The smaller market share is partly attributed to Suzlon’s slow response to changing Chinese market demands, which favor larger turbines with variable-frequency and direct-drive technologies. Suzlon has instead focused on producing smaller constant-speed turbines.

“On the whole, I am confident of our future performance in China,” said He.

He said his company will localize its supply chain in order to lower production costs, and supply more value-added services to clients, such as helping Chinese wind farm operators “go global” by utilizing Suzlon’s overseas business and marketing networks.

“Chinese wind power companies are weak overseas. We may help (Chinese wind farm operators) ‘cross the river.’ They may hold all the stakes in the overseas wind farms, or set up joint ventures with us in constructing overseas wind farms. We may withdraw after the wind farms operate for three to four years,” said He.

He said that in return, Chinese wind farm operators will be expected to buy more Suzlon turbines.
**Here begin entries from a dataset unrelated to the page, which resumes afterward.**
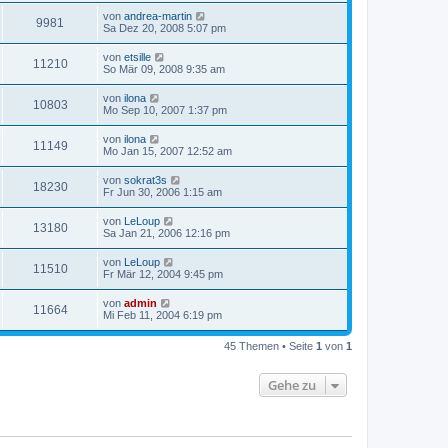
von
andrea-martin
9981
Sa Dez 20, 2008 5:07 pm
von
etsille
11210
So Mär 09, 2008 9:35 am
von
ilona
10803
Mo Sep 10, 2007 1:37 pm
von
ilona
11149
Mo Jan 15, 2007 12:52 am
von
sokrat3s
18230
Fr Jun 30, 2006 1:15 am
von
LeLoup
13180
Sa Jan 21, 2006 12:16 pm
von
LeLoup
11510
Fr Mär 12, 2004 9:45 pm
von
admin
11664
Mi Feb 11, 2004 6:19 pm
45 Themen • Seite
1
von
1
Gehe zu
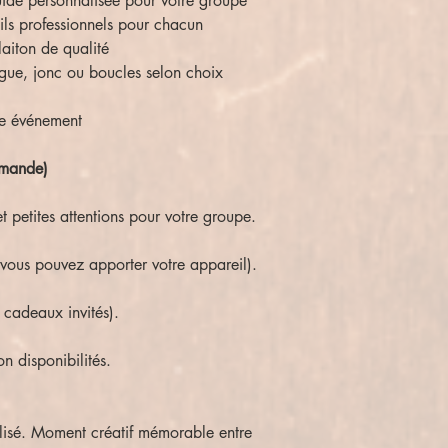
ide personnalisée pour votre groupe
ils professionnels pour chacun
laiton de qualité
gue, jonc ou boucles selon choix
re événement
emande)
 petites attentions pour votre groupe.
(vous pouvez apporter votre appareil).
, cadeaux invités).
n disponibilités.
lisé. Moment créatif mémorable entre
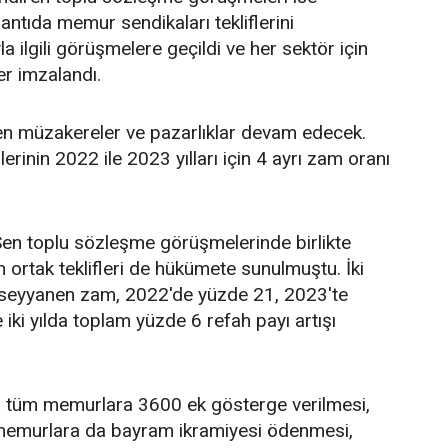
plantıda memur sendikaları tekliflerini
a ilgili görüşmelere geçildi ve her sektör için
ler imzalandı.
den müzakereler ve pazarlıklar devam edecek.
inin 2022 ile 2023 yılları için 4 ayrı zam oranı
en toplu sözleşme görüşmelerinde birlikte
 ortak teklifleri de hükümete sunulmuştu. İki
a seyyanen zam, 2022'de yüzde 21, 2023'te
iki yılda toplam yüzde 6 refah payı artışı
a tüm memurlara 3600 ek gösterge verilmesi,
 memurlara da bayram ikramiyesi ödenmesi,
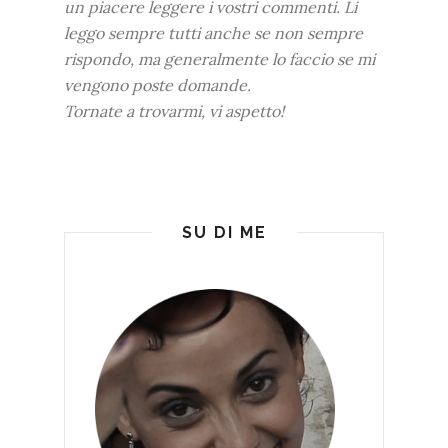
un piacere leggere i vostri commenti. Li
leggo sempre tutti anche se non sempre
rispondo, ma generalmente lo faccio se mi
vengono poste domande.
Tornate a trovarmi, vi aspetto!
SU DI ME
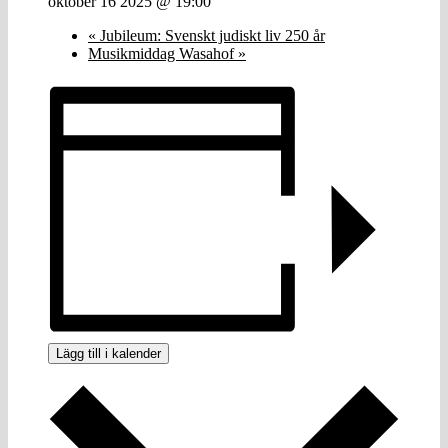
oktober 16 2025 @ 19:00
«
Jubileum: Svenskt judiskt liv 250 år
Musikmiddag Wasahof
»
Lägg till i kalender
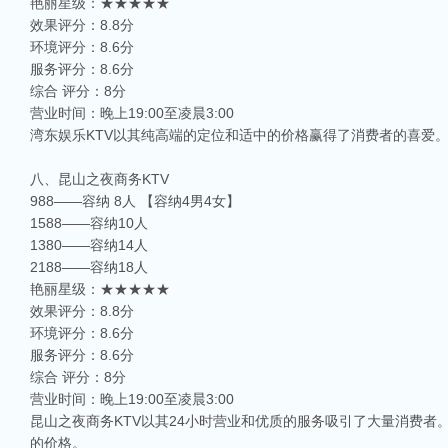
艳丽星级：★★★★★
效果评分：8.8分
环境评分：8.6分
服务评分：8.6分
综合 评分：8分
营业时间：晚上19:00至凌晨3:00
湾东娱乐KTV以其纯高端的定位和适中的价格赢得了消费者的喜爱
八、昆山之夜商务KTV
988——容纳 8人 【容纳4男4女】
1588——容纳10人
1380——容纳14人
2188——容纳18人
艳丽星级：★★★★★
效果评分：8.8分
环境评分：8.6分
服务评分：8.6分
综合 评分：8分
营业时间：晚上19:00至凌晨3:00
昆山之夜商务KTV以其24小时营业和优质的服务吸引了大量消费
的价格。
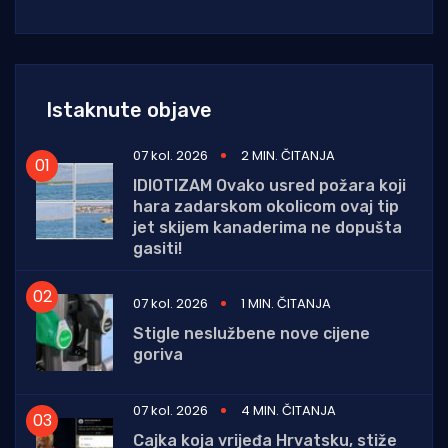
Istaknute objave
07 kol. 2026
2 MIN. ČITANJA
IDIOTIZAM Ovako usred požara koji
hara zadarskom okolicom ovaj tip
jet skijem kanaderima ne dopušta
gasiti!
07 kol. 2026
1 MIN. ČITANJA
Stigle neslužbene nove cijene
goriva
07 kol. 2026
4 MIN. ČITANJA
Cajka koja vrijeđa Hrvatsku, stiže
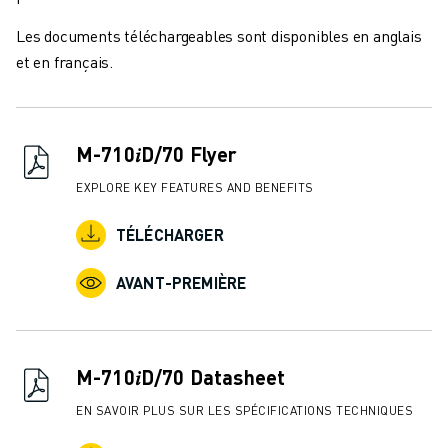
FORMATION ET ÉDUCATION
FANUC ACADEMY
Les documents téléchargeables sont disponibles en anglais
SOLUTIONS POUR LES INDUSTRIES
et en français.
SOLUTIONS POUR L'ÉDUCATION
WORLDSKILLS ET JEUNES TALENTS
ÉVÉNEMENTS ÉDUCATIFS
M-710𝑖D/70 Flyer
ACTUALITÉS ET MÉDIAS
EXPLORE KEY FEATURES AND BENEFITS
ACTUALITÉS ET MÉDIAS
EVÉNEMENTS
TÉLÉCHARGER
ÉVÉNEMENTS ÉDUCATIFS
A PROPOS DE FANUC
AVANT-PREMIÈRE
A PROPOS DE FANUC
FANUC EN EUROPE
NOS SITES
DÉVELOPPEMENT DURABLE
M-710𝑖D/70 Datasheet
CARRIÈRE
EN SAVOIR PLUS SUR LES SPÉCIFICATIONS TECHNIQUES
FAÇONNEZ VOTRE AVENIR AVEC FANUC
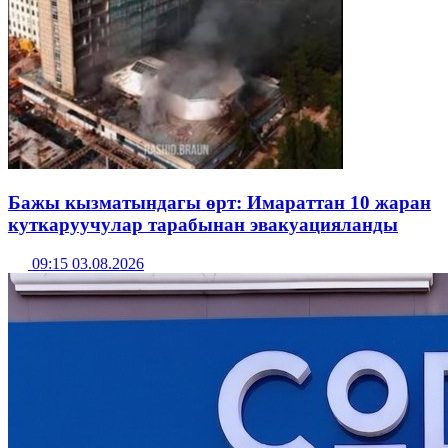
Бажы кызматындагы өрт: Имараттан 10 жаран
куткаруучулар тарабынан эвакуацияланды
09:15 03.08.2026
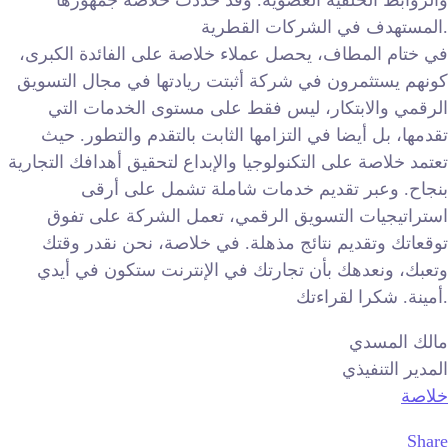
والروابط الخلفية العضوية. وقد حددت خلاصة جمهورها
المستهدف في الشركات القطرية.
في ختام المطاف، يحصل عملاء خلاصة على الفائدة الكبرى،
كونهم يستثمرون في شركة أثبتت ريادتها في مجال التسويق
الرقمي والابتكار، ليس فقط على مستوى الخدمات التي
تقدمها، بل أيضا في التزامها الثابت بالتقدم والتطور. حيث
تعتمد خلاصة على التكنولوجيا والإبداع لتحقيق أهدافك التجارية
بنجاح. وعبر تقديم خدمات شاملة تشمل على أرقى
استراتيجيات التسويق الرقمي، تعمل الشركة على تفوق
توقعاتك وتقديم نتائج مذهلة. في خلاصة، نحن نقدر وقتك
وتعبك، ونعدهك بأن تجارتك في الإنترنت ستكون في أيدي
أمينة. شكرا لقراءتك.
مالك المسدي
المدير التنفيذي
خلاصة
Share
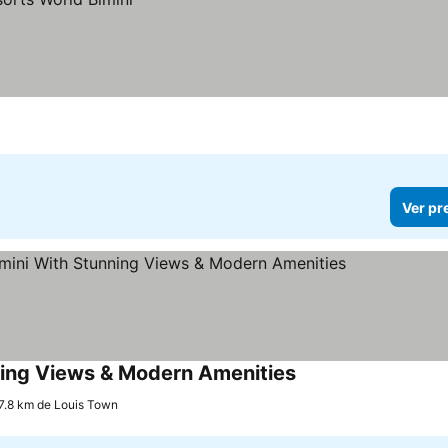
Ver pr
ning Views & Modern Amenities
Ver preços
17.8 km de Louis Town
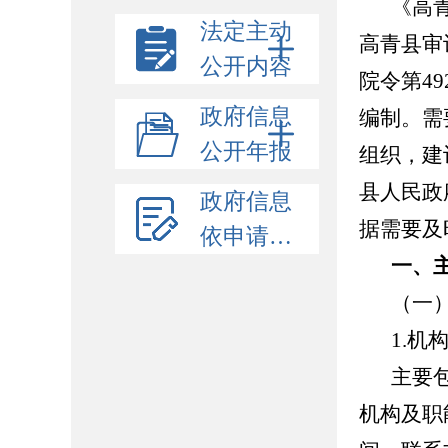
《高
法定主动
高青县审
公开内容
院令第4
政府信息
编制。需
公开年报
组织，建
县人民政府
政府信息
据需要及
依申请公开
一、
（一
1.机
主要
机构及职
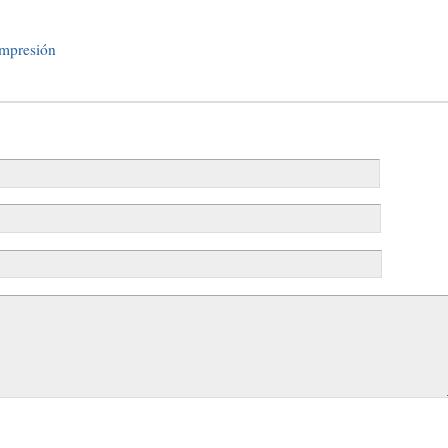
mpresión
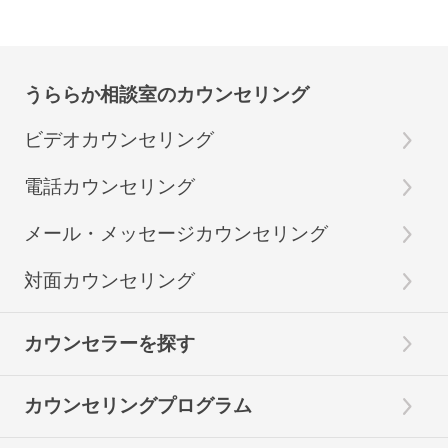
うららか相談室のカウンセリング
ビデオカウンセリング
電話カウンセリング
メール・メッセージカウンセリング
対面カウンセリング
カウンセラーを探す
カウンセリングプログラム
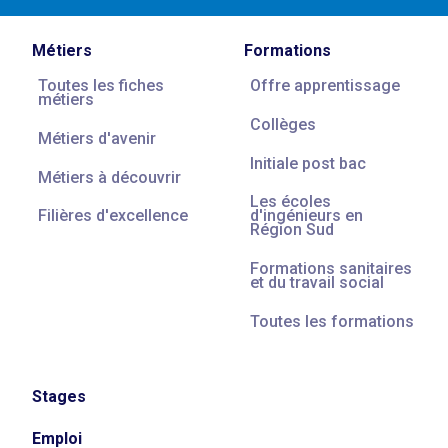
Métiers
Formations
Toutes les fiches
Offre apprentissage
métiers
Collèges
Métiers d'avenir
Initiale post bac
Métiers à découvrir
Les écoles
Filières d'excellence
d'ingénieurs en
Région Sud
Formations sanitaires
et du travail social
Toutes les formations
Stages
Emploi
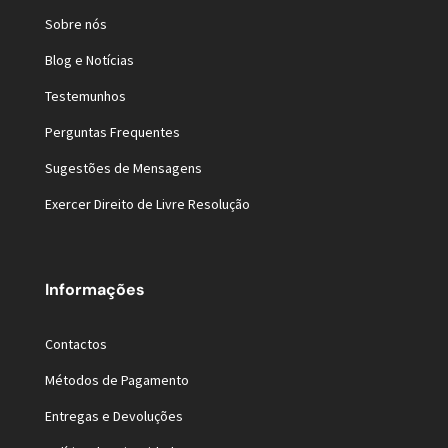
Sobre nós
Blog e Notícias
Testemunhos
Perguntas Frequentes
Sugestões de Mensagens
Exercer Direito de Livre Resolução
Informações
Contactos
Métodos de Pagamento
Entregas e Devoluções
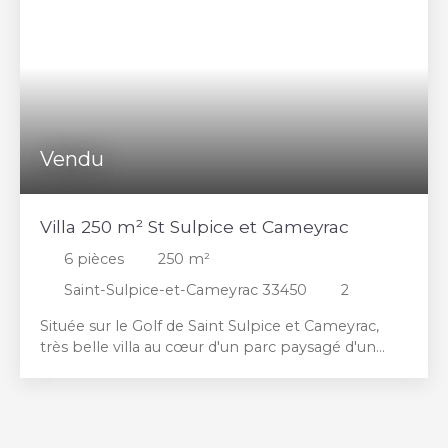
site internet www. clavemimmobilier. com ; notre
équipe se tient à votre disposition.
Vendu
Villa 250 m² St Sulpice et Cameyrac
6
pièces
250
m²
Saint-Sulpice-et-Cameyrac 33450
2
Située sur le Golf de Saint Sulpice et Cameyrac,
très belle villa au cœur d'un parc paysagé d'un
peu plus de 6 000 m². La porte d'entrée poussée,
vous serez séduits par ce bel espace d'accueil avec
son escalier en marbre, avant d'accéder à une
vaste pièce de vie baignée de lumière, avec vue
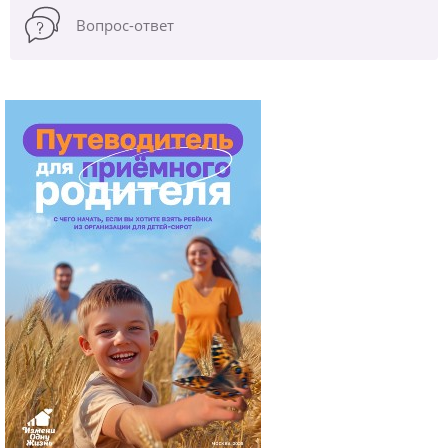
Вопрос-ответ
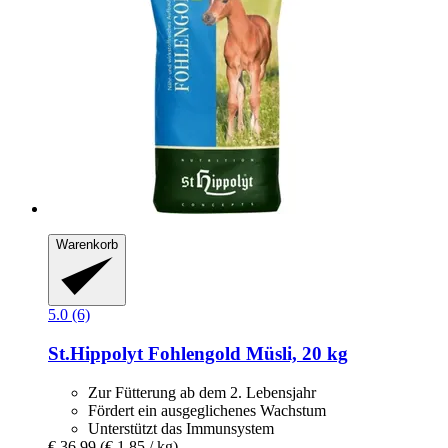
Warenkorb
5.0 (6)
St.Hippolyt
Fohlengold Müsli, 20 kg
Zur Fütterung ab dem 2. Lebensjahr
Fördert ein ausgeglichenes Wachstum
Unterstützt das Immunsystem
€ 36,99
(€ 1,85 / kg)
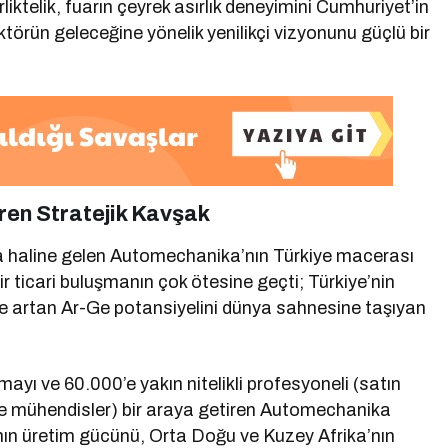
iktelik, fuarın çeyrek asırlık deneyimini Cumhuriyet’in
ktörün geleceğine yönelik yenilikçi vizyonunu güçlü bir
ren Stratejik Kavşak
ka haline gelen Automechanika’nın Türkiye macerası
r ticari buluşmanın çok ötesine geçti; Türkiye’nin
 ve artan Ar-Ge potansiyelini dünya sahnesine taşıyan
rmayı ve 60.000’e yakın nitelikli profesyoneli (satın
i ve mühendisler) bir araya getiren Automechanika
a’nın üretim gücünü, Orta Doğu ve Kuzey Afrika’nın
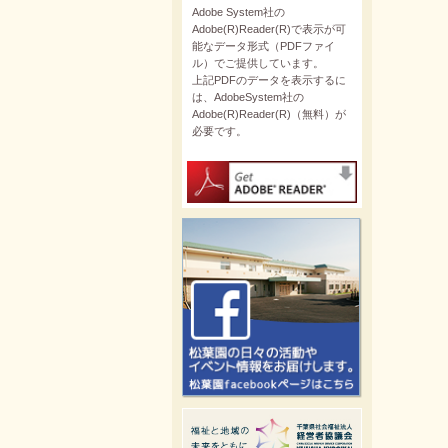
Adobe System社の
Adobe(R)Reader(R)で表示が可
能なデータ形式（PDFファイ
ル）でご提供しています。
上記PDFのデータを表示するに
は、AdobeSystem社の
Adobe(R)Reader(R)（無料）が
必要です。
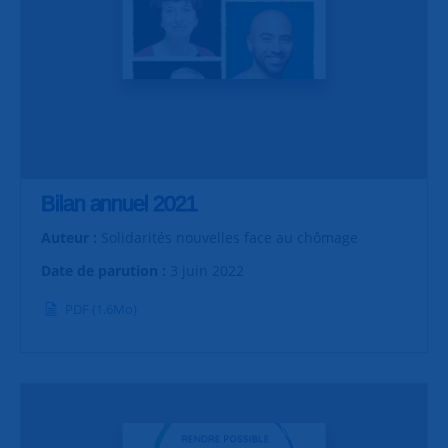
Bilan annuel 2021
Auteur :
Solidarités nouvelles face au chômage
Date de parution :
3 juin 2022
PDF (1.6Mo)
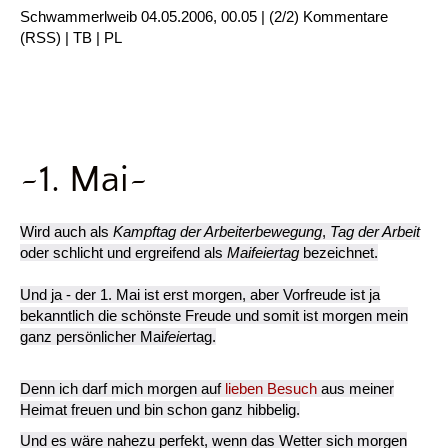
Schwammerlweib
04.05.2006, 00.05
|
(2/2)
Kommentare
(
RSS
) |
TB
|
PL
~1. Mai~
Wird auch als
Kampftag der Arbeiterbewegung
,
Tag der Arbeit
oder schlicht und ergreifend als
Maifeiertag
bezeichnet.
Und ja - der 1. Mai ist erst morgen, aber Vorfreude ist ja
bekanntlich die schönste Freude und somit ist morgen mein
ganz persönlicher Mai
feie
rtag.
Denn ich darf mich morgen auf
lieben Besuch
aus meiner
Heimat freuen und bin schon ganz hibbelig.
Und es wäre nahezu perfekt, wenn das Wetter sich morgen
Suzlon’s grasp on China’s market might be small, but in other countries, it has the upper hand. Suzlon is a leading wind turbine supplier in Australia, South Africa, Brazil, India and the United States.

The only international player in the Chinese market until 2007, Suzlon Energy (Tianjin) Limited’s facility manufactures a wide variety of wind turbine components, including rotor blades, control systems and generators.

At present, the Chinese market accounts for approximately 10 percent of Suzlon’s total business. Previously, the company expected China to account for one third of its business before 2015.